Give again, word for word, every line in the entries below from the line with "Aqui você encontra" up to and including the line with "ACESSAR LOJA VIRTUAL", and no other line.

### RECORD EXCERPTS ###

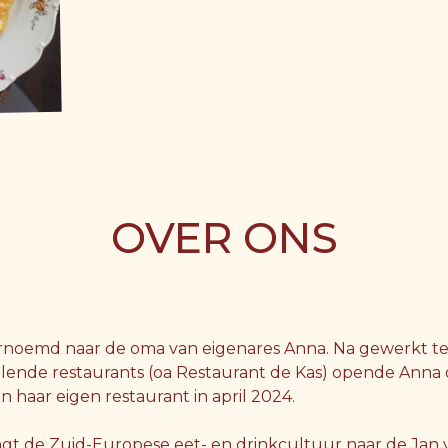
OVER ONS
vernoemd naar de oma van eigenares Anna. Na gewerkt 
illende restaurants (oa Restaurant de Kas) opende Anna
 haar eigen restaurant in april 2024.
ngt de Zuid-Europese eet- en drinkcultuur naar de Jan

###
### RECORD EXCERPTS ###

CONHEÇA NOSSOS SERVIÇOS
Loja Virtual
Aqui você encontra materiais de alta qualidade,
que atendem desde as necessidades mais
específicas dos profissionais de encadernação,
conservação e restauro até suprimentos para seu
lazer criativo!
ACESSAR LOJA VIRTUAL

###

TASK ANSWER:
Aqui você encontra materiais de alta qualidade,
que atendem desde as necessidades mais
específicas dos profissionais de encadernação,
conservação e restauro até suprimentos para seu
lazer criativo!
ACESSAR LOJA VIRTUAL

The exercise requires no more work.